Trump and Sanders hold big leads in Iowa polls
Democratic presidential candidate, Sen.
On the other side of the 2016 campaign world, Donald Trump got two “cease and desist” letters from Aerosmith’s Steven Tyler’s camp to stop using “Dream On” during his presidential run.
“Bernie, Hillary, and Martin: you are running for the highest office in the land; the most influential in the world”, the Democrats wrote in a letter to the candidates. And she winds up in a dogfight in Iowa.
Fifty-seven percent of voters thought Sanders represented Democratic values, while Clinton scored 38 percent.
Thirty-five percent of voters say Clinton would make either a good or great president, with 11 percent saying she would be great. On Tuesday, Clinton’s campaign released a statement with former top diplomats questioning the Vermont senator’s preparedness to handle ISIS, Iran and other national security concerns. “I don’t know anybody in this audience that have not had their own share”, Clinton said.
The sampling is key for both leaders: Only including voters who previously caucused in their party’s most recent competitive caucus, Cruz is neck-and-neck with Trump, with 30 percent for Cruz to 28 percent for Trump.
Art Garfunkel and Paul Simon are not listed among the celebrities who have endorsed Sanders. She says she is, “torn between [Clinton] and Bernie”. “He just can not defeat a Republican candidate in a general election”.
With almost 2.5 million separate contributions so far, if only half of Sanders’ small dollar contributors played the game, it could raise over $6 million every time the Clinton campaign throws mud. Just last month, in a prior CNN/ORC poll, Clinton was beating Sanders 54% to 36%. For example, he suggested we invite Iranian troops into Syria.
“We can’t rush into normalizing relations”, she said.
Sanders, like Obama, has sought to offer a more uplifting, aspirational message.
As for the ad itself, it features people from all walks of life – young and old, black and white, man and woman. Bernie Sanders, who has closed the gap in the Hawkeye State.
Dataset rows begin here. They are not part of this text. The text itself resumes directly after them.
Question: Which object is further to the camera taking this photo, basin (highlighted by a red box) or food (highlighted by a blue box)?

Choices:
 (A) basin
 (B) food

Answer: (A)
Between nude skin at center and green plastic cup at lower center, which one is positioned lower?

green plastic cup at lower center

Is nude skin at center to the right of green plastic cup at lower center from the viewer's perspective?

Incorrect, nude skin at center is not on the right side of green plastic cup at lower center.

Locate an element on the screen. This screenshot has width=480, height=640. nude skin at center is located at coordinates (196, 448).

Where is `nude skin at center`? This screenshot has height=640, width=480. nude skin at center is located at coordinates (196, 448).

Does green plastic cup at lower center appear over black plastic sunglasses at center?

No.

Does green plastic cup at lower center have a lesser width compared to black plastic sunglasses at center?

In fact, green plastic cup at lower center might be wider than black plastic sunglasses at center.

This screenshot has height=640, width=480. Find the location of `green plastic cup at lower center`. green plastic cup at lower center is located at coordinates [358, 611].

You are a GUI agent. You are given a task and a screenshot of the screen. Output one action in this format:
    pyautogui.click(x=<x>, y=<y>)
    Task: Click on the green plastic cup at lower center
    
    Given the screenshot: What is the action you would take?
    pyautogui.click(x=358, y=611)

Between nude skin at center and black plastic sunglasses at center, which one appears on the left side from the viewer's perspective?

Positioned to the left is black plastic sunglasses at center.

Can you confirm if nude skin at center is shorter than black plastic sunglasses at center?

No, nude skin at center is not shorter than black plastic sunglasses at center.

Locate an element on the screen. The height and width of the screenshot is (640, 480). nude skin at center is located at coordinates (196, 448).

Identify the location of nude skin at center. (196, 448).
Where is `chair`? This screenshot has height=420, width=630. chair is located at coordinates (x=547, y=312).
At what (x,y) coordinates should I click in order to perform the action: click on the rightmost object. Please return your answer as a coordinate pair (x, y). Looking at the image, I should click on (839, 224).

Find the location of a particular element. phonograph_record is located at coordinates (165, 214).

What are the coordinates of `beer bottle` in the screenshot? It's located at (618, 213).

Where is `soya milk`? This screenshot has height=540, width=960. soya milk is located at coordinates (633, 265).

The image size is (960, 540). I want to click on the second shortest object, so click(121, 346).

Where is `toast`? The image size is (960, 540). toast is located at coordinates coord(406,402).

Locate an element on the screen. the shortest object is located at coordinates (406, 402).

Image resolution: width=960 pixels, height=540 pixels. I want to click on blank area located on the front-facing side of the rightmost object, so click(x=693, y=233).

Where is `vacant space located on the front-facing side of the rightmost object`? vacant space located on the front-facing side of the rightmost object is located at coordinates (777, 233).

But one major question entering Iowa is whether there will be enough of these voters.
The tagline of Sanders’s ad, “A Future To Believe In”, consciously evokes Barack Obama’s famous 2008 slogan “Change We Can Believe In”.
Clinton also referenced her four years as Secretary of State while taking aim at her chief rival on foreign policy. These voters remember his donations to Democratic candidates (which he has since disavowed as a business necessity) and support for abortion rights (which he has rationalized as trying to fit in with left-leaning New Yorkers).